INPUT MATERIAL:
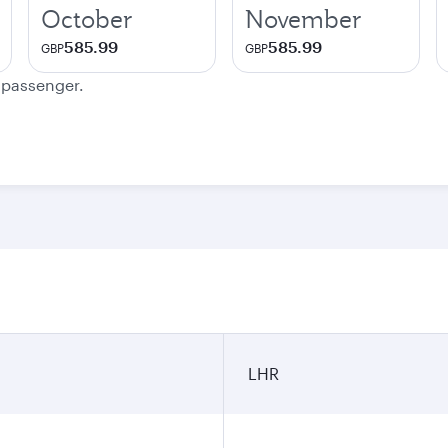
October
November
585.99
585.99
GBP
GBP
e passenger.
LHR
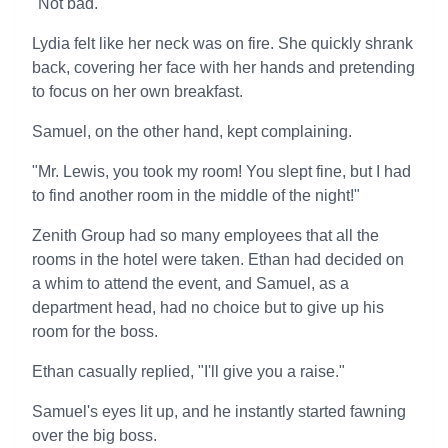
"Not bad."
Lydia felt like her neck was on fire. She quickly shrank
back, covering her face with her hands and pretending
to focus on her own breakfast.
Samuel, on the other hand, kept complaining.
"Mr. Lewis, you took my room! You slept fine, but I had
to find another room in the middle of the night!"
Zenith Group had so many employees that all the
rooms in the hotel were taken. Ethan had decided on
a whim to attend the event, and Samuel, as a
department head, had no choice but to give up his
room for the boss.
Ethan casually replied, "I'll give you a raise."
Samuel's eyes lit up, and he instantly started fawning
over the big boss.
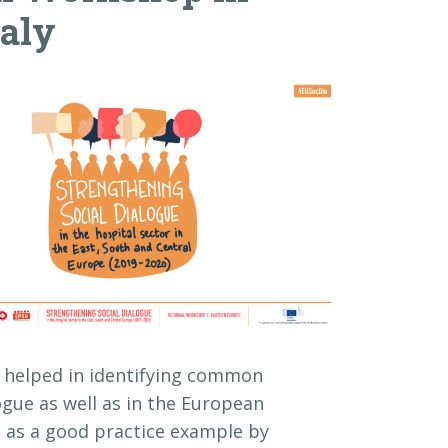
taly
nd helped in identifying common
logue as well as in the European
d as a good practice example by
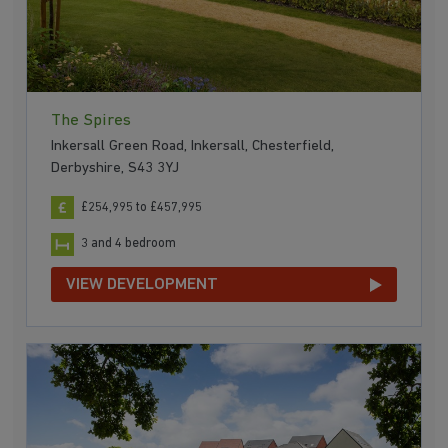
The Spires
Inkersall Green Road, Inkersall, Chesterfield,
Derbyshire, S43 3YJ
£254,995 to £457,995
3 and 4 bedroom
VIEW DEVELOPMENT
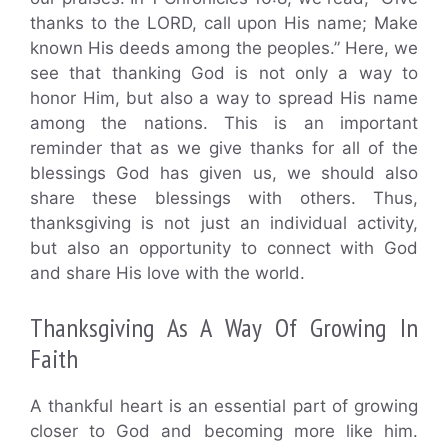
thanks to the LORD, call upon His name; Make
known His deeds among the peoples.” Here, we
see that thanking God is not only a way to
honor Him, but also a way to spread His name
among the nations. This is an important
reminder that as we give thanks for all of the
blessings God has given us, we should also
share these blessings with others. Thus,
thanksgiving is not just an individual activity,
but also an opportunity to connect with God
and share His love with the world.
Thanksgiving As A Way Of Growing In
Faith
A thankful heart is an essential part of growing
closer to God and becoming more like him.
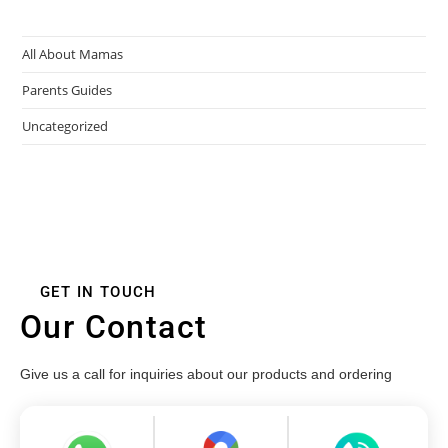
All About Mamas
Parents Guides
Uncategorized
GET IN TOUCH
Our Contact
Give us a call for inquiries about our products and ordering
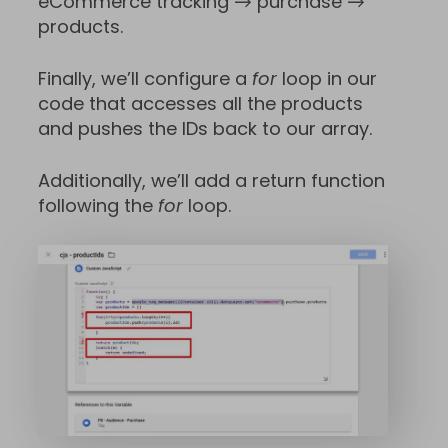
eCommerce tracking → purchase →
products.
Finally, we’ll configure a
for
loop in our
code that accesses all the products
and pushes the IDs back to our array.
Additionally, we’ll add a return function
following the
for
loop.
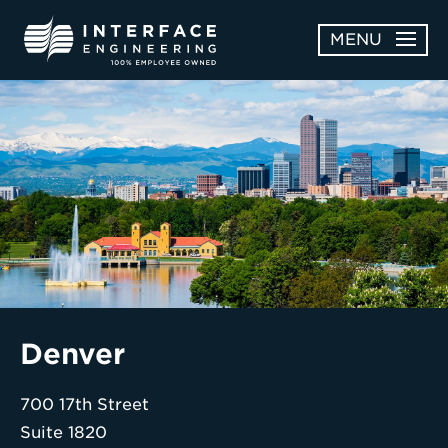
Skip
MENU
to
content
OPEN
ABOUT
ABOUT
OPEN
SUBMENU
SERVICES
SERVICES
SUBMENU
WORK
CAREERS
NEWS & AWARDS
Denver
CONTACT
700 17th Street
Suite 1820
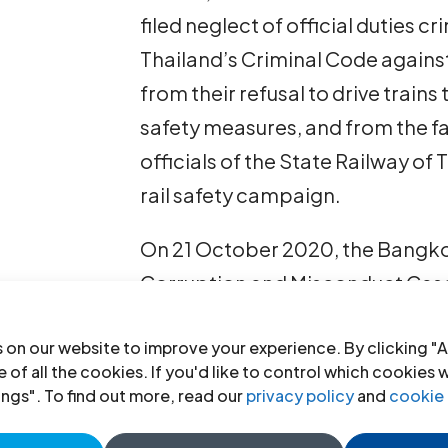
filed neglect of official duties c
Thailand’s Criminal Code agains
from their refusal to drive trains
safety measures, and from the fa
officials of the State Railway of 
rail safety campaign.
On 21 October 2020, the Bangkok
Corruption and Misconduct Cases
leaders and sentenced them to th
 on our website to improve your experience. By clicking "A
Background
 of all the cookies. If you'd like to control which cookies 
ings". To find out more, read our
privacy policy
and
cookie 
The 13 union leaders have previo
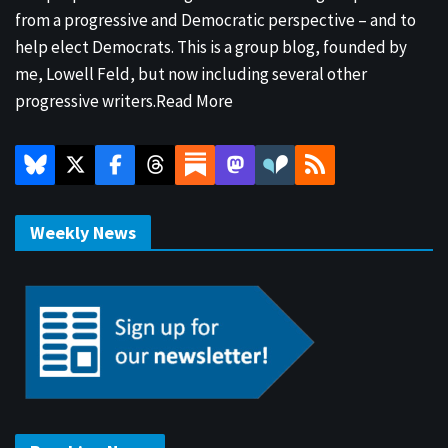
from a progressive and Democratic perspective – and to
help elect Democrats. This is a group blog, founded by
me, Lowell Feld, but now including several other
progressive writers.
Read More
Weekly News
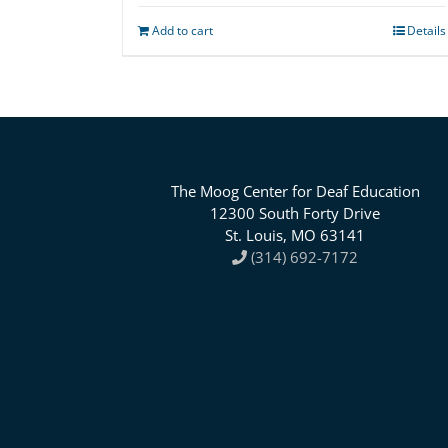
Add to cart
Details
The Moog Center for Deaf Education
12300 South Forty Drive
St. Louis, MO 63141
(314) 692-7172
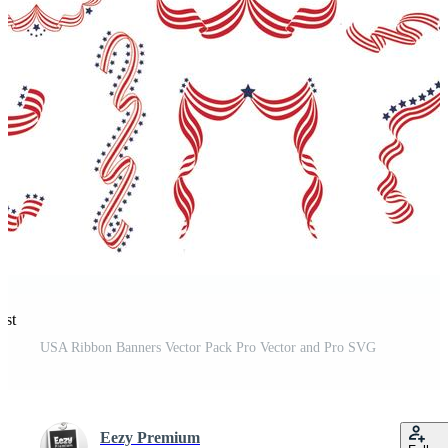
est
USA Ribbon Banners Vector Pack Pro Vector and Pro SVG
Eezy Premium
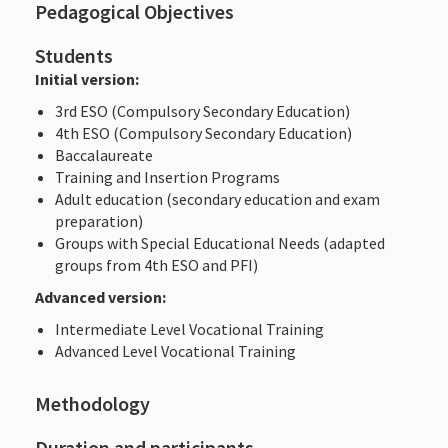
Pedagogical Objectives
Students
Initial version:
3rd ESO (Compulsory Secondary Education)
4th ESO (Compulsory Secondary Education)
Baccalaureate
Training and Insertion Programs
Adult education (secondary education and exam
preparation)
Groups with Special Educational Needs (adapted
groups from 4th ESO and PFI)
Advanced version:
Intermediate Level Vocational Training
Advanced Level Vocational Training
Methodology
Duration and participants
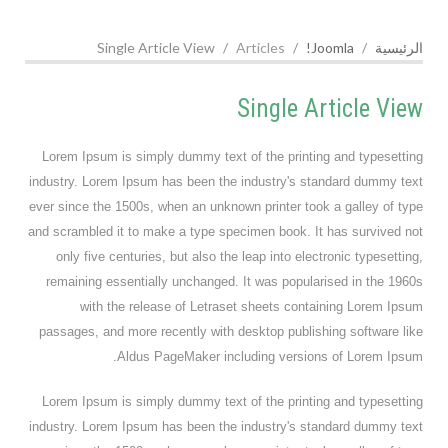
Single Article View
Articles
Joomla!
الرئيسية
Single Article View
Lorem Ipsum is simply dummy text of the printing and typesetting
industry. Lorem Ipsum has been the industry's standard dummy text
ever since the 1500s, when an unknown printer took a galley of type
and scrambled it to make a type specimen book. It has survived not
only five centuries, but also the leap into electronic typesetting,
remaining essentially unchanged. It was popularised in the 1960s
with the release of Letraset sheets containing Lorem Ipsum
passages, and more recently with desktop publishing software like
Aldus PageMaker including versions of Lorem Ipsum.
Lorem Ipsum is simply dummy text of the printing and typesetting
industry. Lorem Ipsum has been the industry's standard dummy text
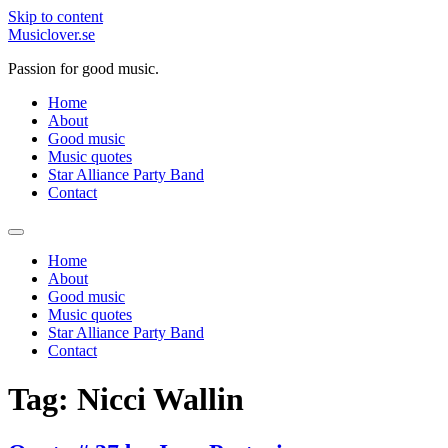
Skip to content
Musiclover.se
Passion for good music.
Home
About
Good music
Music quotes
Star Alliance Party Band
Contact
Home
About
Good music
Music quotes
Star Alliance Party Band
Contact
Tag:
Nicci Wallin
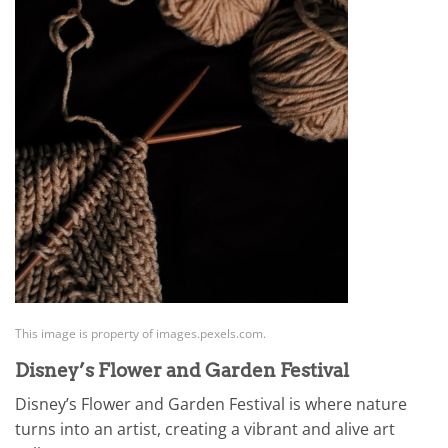
This image is property of images.pexels.com.
Disney’s Flower and Garden Festival
Disney’s Flower and Garden Festival is where nature
turns into an artist, creating a vibrant and alive art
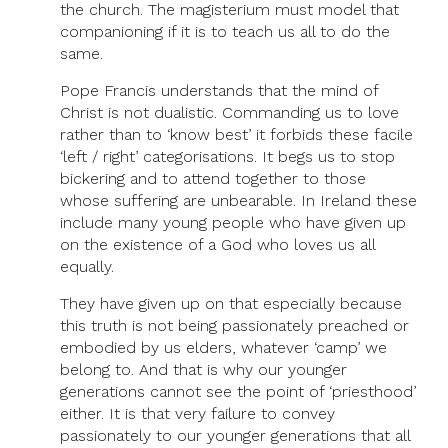
the church. The magisterium must model that
companioning if it is to teach us all to do the
same.
Pope Francis understands that the mind of
Christ is not dualistic. Commanding us to love
rather than to ‘know best’ it forbids these facile
‘left / right’ categorisations. It begs us to stop
bickering and to attend together to those
whose suffering are unbearable. In Ireland these
include many young people who have given up
on the existence of a God who loves us all
equally.
They have given up on that especially because
this truth is not being passionately preached or
embodied by us elders, whatever ‘camp’ we
belong to. And that is why our younger
generations cannot see the point of ‘priesthood’
either. It is that very failure to convey
passionately to our younger generations that all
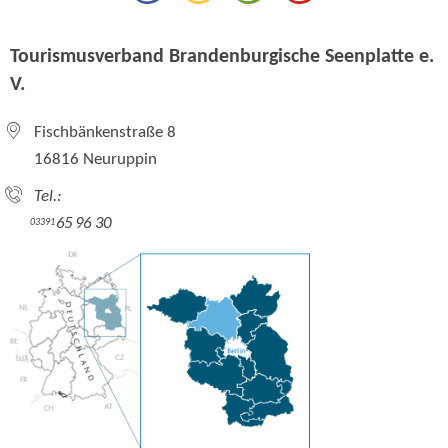
Tourismusverband Brandenburgische Seenplatte e.
V.
Fischbänkenstraße 8
16816 Neuruppin
Tel.:
65 96 30
03391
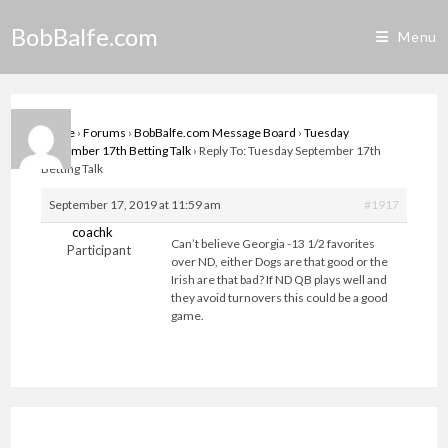
Skip
BobBalfe.com
to
Menu
content
Home
›
Forums
›
BobBalfe.com Message Board
›
Tuesday
September 17th Betting Talk
›
Reply To: Tuesday September 17th
Betting Talk
September 17, 2019 at 11:59 am
#1917
coachk
Can’t believe Georgia -13 1/2 favorites
Participant
over ND, either Dogs are that good or the
Irish are that bad? If ND QB plays well and
they avoid turnovers this could be a good
game.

EXERCISE GOAL: Look above for the line with "VIEW DEVELOPMENT", then give again exactly every line from there through the line with "loop in our", skipping the pictures.

TASK RESULT:
VIEW DEVELOPMENT
thanks to the LORD, call upon His name; Make
known His deeds among the peoples.” Here, we
see that thanking God is not only a way to
honor Him, but also a way to spread His name
among the nations. This is an important
reminder that as we give thanks for all of the
blessings God has given us, we should also
share these blessings with others. Thus,
thanksgiving is not just an individual activity,
but also an opportunity to connect with God
and share His love with the world.
Thanksgiving As A Way Of Growing In
Faith
A thankful heart is an essential part of growing
closer to God and becoming more like him.
All About Mamas
Parents Guides
Uncategorized
GET IN TOUCH
Our Contact
Give us a call for inquiries about our products and ordering
eCommerce tracking → purchase →
products.
Finally, we’ll configure a
for
loop in our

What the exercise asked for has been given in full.